## Assignment
In the entries that follow, the first line to write out is the one containing "einfach nach Route, Airline, Dauer und", and the last is the one containing "vel ohne Ablenkung zu beobachten.". Reproduce that stretch exactly, with nothing before or after it.

## Material for this exercise
+===+

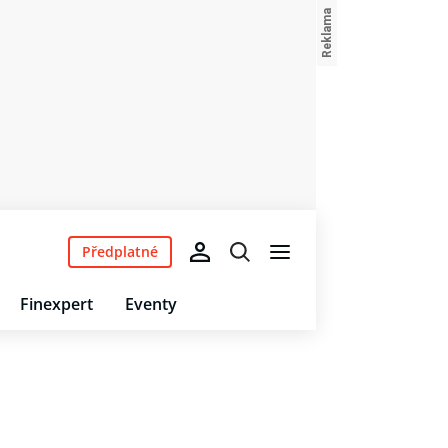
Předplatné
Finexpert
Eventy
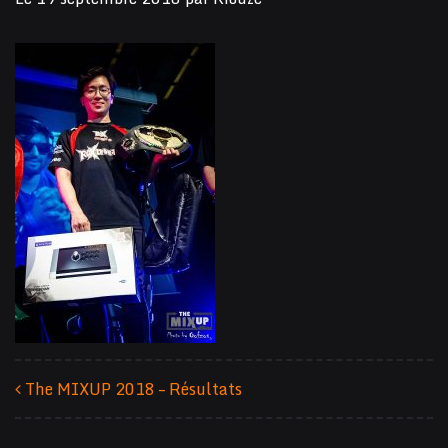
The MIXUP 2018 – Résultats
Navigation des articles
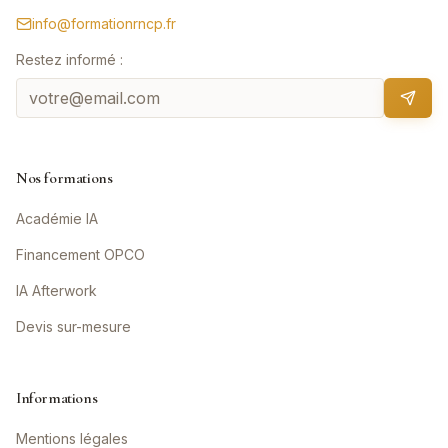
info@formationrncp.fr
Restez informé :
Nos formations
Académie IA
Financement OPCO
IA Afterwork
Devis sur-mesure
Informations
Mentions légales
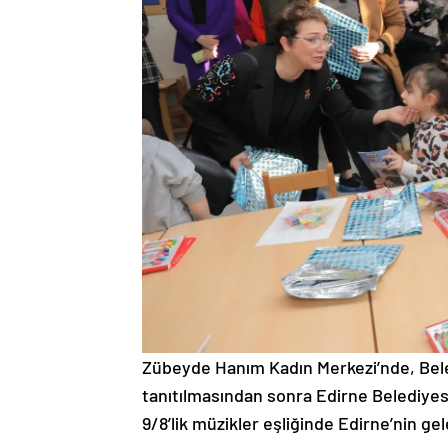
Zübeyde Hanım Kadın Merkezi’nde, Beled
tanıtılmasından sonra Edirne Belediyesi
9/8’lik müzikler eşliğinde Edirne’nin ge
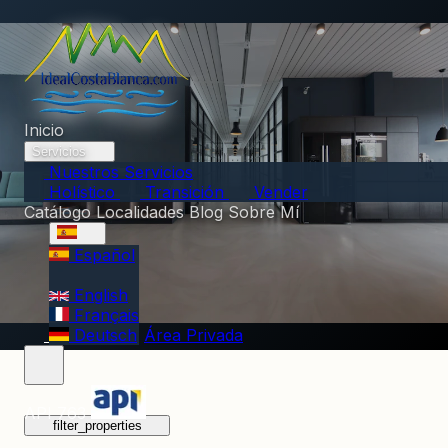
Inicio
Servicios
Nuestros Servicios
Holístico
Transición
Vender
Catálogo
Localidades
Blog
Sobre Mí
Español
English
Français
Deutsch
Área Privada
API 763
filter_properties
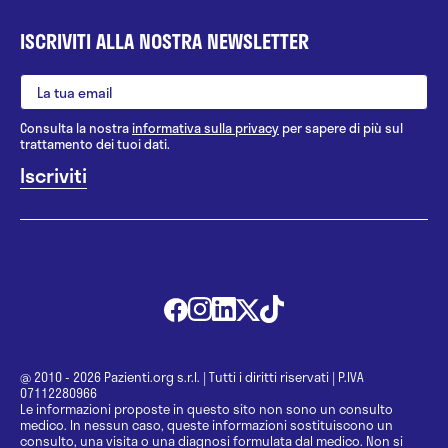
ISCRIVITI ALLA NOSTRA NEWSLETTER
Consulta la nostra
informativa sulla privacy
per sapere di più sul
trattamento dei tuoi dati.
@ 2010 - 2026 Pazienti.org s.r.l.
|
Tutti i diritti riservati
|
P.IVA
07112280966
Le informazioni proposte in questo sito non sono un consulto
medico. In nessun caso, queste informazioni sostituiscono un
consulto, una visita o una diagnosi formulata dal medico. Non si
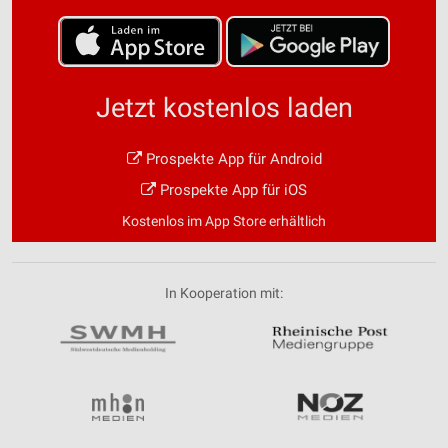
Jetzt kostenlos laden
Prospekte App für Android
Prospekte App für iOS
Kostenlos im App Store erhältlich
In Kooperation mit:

+===+

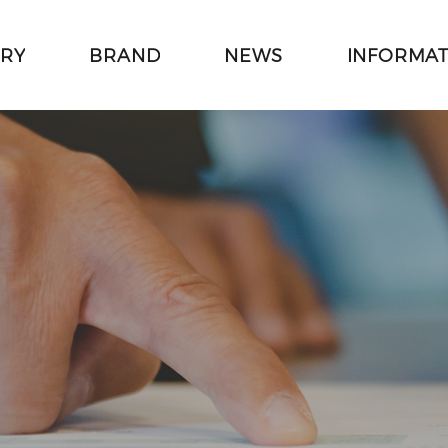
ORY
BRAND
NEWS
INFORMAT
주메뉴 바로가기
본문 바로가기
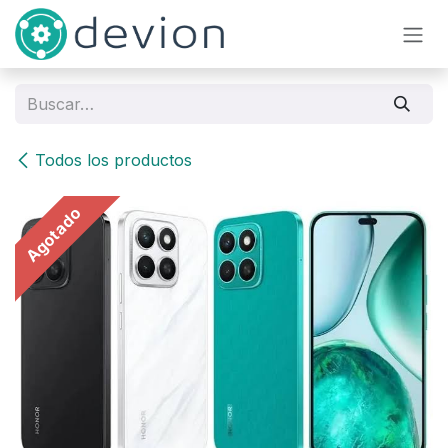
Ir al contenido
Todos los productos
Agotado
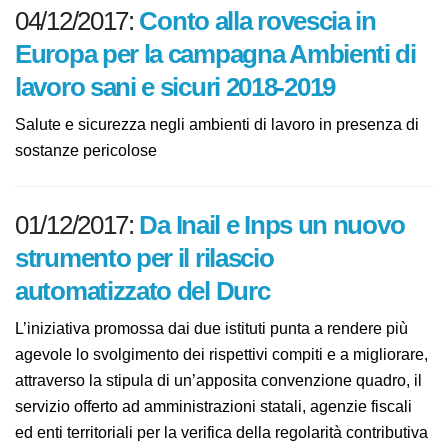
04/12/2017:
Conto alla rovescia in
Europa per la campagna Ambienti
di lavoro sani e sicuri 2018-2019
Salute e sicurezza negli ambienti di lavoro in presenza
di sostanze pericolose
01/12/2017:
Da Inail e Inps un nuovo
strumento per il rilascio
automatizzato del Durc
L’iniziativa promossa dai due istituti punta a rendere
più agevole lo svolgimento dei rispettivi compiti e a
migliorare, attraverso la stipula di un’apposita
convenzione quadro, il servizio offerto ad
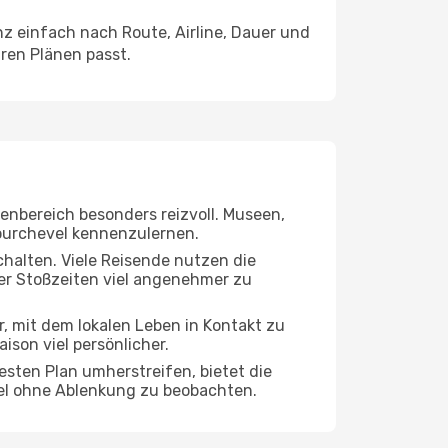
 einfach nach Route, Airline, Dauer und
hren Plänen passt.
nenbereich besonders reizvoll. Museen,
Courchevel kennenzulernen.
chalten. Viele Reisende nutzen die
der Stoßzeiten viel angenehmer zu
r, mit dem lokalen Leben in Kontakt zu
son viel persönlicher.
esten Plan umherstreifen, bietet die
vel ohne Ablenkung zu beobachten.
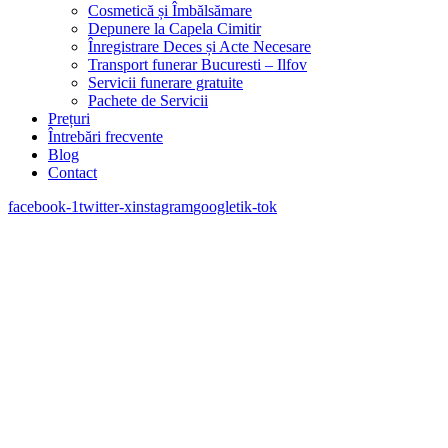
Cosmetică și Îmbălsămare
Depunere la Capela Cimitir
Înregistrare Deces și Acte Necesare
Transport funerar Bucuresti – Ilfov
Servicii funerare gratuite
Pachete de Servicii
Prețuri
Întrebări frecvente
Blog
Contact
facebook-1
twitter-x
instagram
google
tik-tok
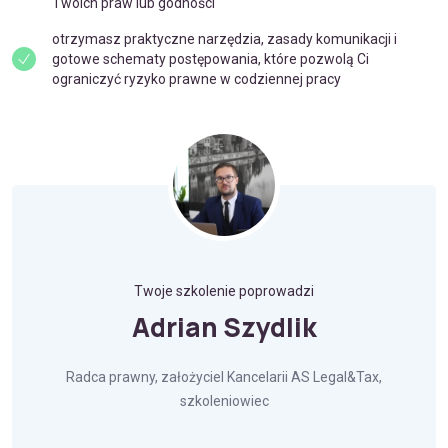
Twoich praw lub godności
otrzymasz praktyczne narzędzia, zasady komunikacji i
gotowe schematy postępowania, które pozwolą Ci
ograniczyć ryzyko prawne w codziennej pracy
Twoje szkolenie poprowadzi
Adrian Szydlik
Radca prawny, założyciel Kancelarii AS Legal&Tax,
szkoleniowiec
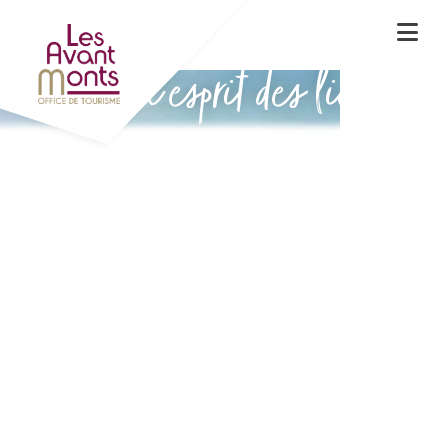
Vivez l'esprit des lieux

+===+

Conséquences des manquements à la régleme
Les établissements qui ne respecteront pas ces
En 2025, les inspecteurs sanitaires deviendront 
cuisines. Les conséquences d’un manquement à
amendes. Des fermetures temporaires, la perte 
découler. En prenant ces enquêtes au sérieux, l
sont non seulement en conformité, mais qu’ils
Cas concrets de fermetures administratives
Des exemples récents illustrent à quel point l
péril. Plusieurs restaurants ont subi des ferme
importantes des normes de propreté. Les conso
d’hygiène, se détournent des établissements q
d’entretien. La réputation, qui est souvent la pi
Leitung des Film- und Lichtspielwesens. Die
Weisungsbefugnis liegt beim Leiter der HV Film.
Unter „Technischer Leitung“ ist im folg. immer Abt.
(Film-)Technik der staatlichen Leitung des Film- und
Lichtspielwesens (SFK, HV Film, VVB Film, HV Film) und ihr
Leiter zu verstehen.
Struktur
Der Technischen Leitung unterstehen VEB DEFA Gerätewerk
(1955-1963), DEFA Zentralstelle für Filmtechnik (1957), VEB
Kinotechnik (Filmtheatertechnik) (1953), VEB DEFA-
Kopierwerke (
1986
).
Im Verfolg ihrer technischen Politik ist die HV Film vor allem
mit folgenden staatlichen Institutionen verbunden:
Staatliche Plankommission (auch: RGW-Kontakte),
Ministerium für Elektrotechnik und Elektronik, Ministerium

+===+

## Task result
 einfach nach Route, Airline, Dauer und
hren Plänen passt.
nenbereich besonders reizvoll. Museen,
Courchevel kennenzulernen.
chalten. Viele Reisende nutzen die
der Stoßzeiten viel angenehmer zu
r, mit dem lokalen Leben in Kontakt zu
son viel persönlicher.
esten Plan umherstreifen, bietet die
vel ohne Ablenkung zu beobachten.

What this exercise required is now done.